Page-level text extractions
--------
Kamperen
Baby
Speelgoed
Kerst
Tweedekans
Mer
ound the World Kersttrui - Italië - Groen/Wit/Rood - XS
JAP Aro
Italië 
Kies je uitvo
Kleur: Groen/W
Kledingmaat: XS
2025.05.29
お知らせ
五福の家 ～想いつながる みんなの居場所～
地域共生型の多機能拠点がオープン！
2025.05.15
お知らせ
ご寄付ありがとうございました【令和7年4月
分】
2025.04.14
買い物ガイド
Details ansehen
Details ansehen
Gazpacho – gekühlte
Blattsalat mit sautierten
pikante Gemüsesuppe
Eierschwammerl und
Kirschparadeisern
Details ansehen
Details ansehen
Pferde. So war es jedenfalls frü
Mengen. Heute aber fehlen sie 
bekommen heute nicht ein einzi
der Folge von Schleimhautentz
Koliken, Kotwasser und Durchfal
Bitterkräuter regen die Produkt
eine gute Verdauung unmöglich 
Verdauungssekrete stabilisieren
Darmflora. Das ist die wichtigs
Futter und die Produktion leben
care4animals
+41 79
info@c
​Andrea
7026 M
--------
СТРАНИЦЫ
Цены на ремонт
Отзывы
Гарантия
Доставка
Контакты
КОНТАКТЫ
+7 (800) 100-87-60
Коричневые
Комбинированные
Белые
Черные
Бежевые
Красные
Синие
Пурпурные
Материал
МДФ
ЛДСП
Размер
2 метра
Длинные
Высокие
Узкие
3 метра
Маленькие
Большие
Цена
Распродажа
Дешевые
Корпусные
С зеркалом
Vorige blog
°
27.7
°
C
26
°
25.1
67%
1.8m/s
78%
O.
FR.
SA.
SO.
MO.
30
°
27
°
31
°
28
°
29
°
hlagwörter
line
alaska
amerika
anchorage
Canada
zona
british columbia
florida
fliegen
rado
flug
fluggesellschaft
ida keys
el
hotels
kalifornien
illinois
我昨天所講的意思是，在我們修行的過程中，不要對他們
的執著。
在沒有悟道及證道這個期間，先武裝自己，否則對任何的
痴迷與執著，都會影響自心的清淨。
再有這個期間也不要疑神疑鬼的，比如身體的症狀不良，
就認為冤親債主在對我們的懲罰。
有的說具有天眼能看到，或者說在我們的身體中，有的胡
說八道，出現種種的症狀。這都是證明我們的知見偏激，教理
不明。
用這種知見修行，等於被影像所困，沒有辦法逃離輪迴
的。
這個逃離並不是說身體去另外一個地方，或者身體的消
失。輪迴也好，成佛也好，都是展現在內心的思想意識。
--------
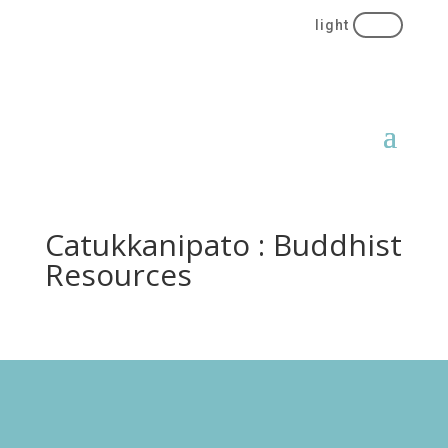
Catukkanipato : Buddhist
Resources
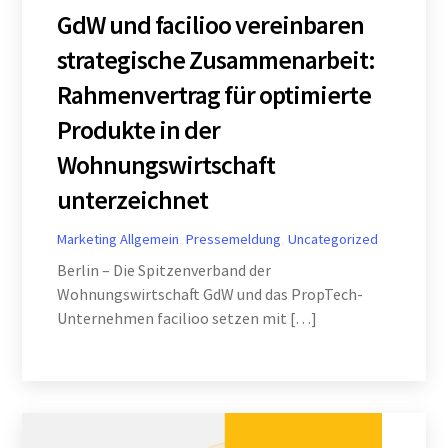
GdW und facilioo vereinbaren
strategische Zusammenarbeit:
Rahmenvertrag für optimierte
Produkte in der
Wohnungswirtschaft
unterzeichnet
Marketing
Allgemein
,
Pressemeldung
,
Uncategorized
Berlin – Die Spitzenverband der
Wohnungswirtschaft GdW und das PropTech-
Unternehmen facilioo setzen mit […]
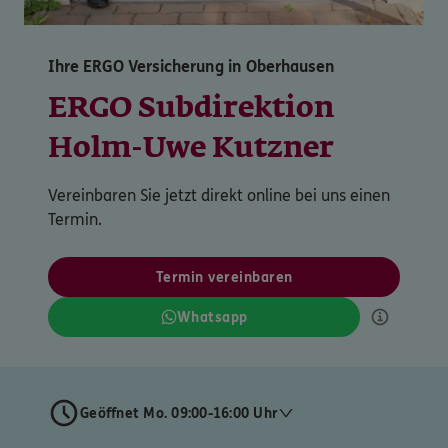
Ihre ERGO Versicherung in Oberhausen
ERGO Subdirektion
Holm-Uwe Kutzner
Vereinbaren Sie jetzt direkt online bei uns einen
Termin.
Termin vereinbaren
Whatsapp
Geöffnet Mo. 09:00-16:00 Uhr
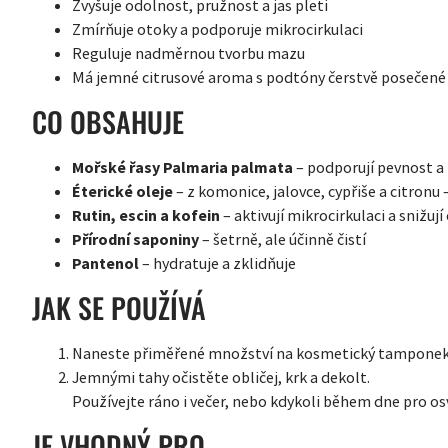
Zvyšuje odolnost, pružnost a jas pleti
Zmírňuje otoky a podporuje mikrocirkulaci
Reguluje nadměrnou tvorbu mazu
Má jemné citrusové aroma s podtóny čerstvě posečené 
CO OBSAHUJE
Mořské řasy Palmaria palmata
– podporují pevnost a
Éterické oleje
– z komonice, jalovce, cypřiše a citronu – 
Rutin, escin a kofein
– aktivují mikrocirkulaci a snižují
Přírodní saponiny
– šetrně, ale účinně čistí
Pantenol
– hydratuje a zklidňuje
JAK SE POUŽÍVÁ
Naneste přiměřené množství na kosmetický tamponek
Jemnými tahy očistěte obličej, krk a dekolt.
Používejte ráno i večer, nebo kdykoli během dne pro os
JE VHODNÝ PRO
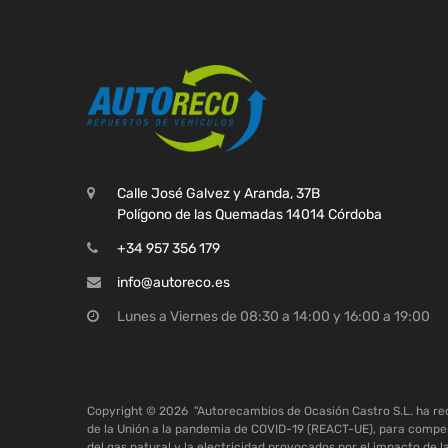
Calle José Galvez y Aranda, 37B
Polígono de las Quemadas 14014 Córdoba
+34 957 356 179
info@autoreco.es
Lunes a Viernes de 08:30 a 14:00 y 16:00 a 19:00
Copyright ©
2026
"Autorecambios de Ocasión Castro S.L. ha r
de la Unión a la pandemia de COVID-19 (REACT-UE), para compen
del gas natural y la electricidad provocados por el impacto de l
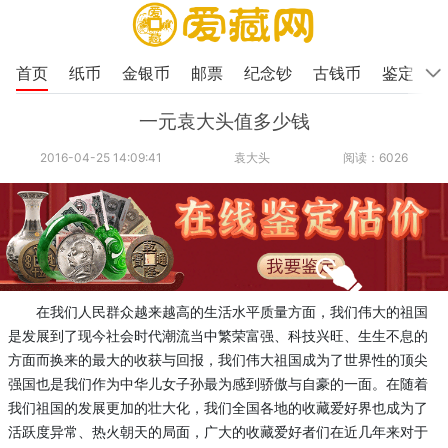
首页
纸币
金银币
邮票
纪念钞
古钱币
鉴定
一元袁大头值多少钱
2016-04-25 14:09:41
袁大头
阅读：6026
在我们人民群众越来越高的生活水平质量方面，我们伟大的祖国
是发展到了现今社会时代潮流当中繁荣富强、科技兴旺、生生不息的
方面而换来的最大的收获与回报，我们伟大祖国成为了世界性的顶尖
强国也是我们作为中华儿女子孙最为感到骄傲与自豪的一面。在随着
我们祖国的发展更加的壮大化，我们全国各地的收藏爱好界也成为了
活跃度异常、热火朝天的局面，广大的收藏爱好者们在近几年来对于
--------
WHAT NEEDS TO BE DONE:
Within the entries above, the lines from the one containing "Polígono de las Quemadas 14014 Córdoba" through the one containing "活跃度异常、热火朝天的局面，广大的收藏爱好者们在近几年来对于" are to be transcribed exactly, ends included, pictures excluded.

COMPLETED TASK:
Polígono de las Quemadas 14014 Córdoba
+34 957 356 179
info@autoreco.es
Lunes a Viernes de 08:30 a 14:00 y 16:00 a 19:00
Copyright ©
2026
"Autorecambios de Ocasión Castro S.L. ha r
de la Unión a la pandemia de COVID-19 (REACT-UE), para compen
del gas natural y la electricidad provocados por el impacto de l
首页
纸币
金银币
邮票
纪念钞
古钱币
鉴定
一元袁大头值多少钱
2016-04-25 14:09:41
袁大头
阅读：6026
在我们人民群众越来越高的生活水平质量方面，我们伟大的祖国
是发展到了现今社会时代潮流当中繁荣富强、科技兴旺、生生不息的
方面而换来的最大的收获与回报，我们伟大祖国成为了世界性的顶尖
强国也是我们作为中华儿女子孙最为感到骄傲与自豪的一面。在随着
我们祖国的发展更加的壮大化，我们全国各地的收藏爱好界也成为了
活跃度异常、热火朝天的局面，广大的收藏爱好者们在近几年来对于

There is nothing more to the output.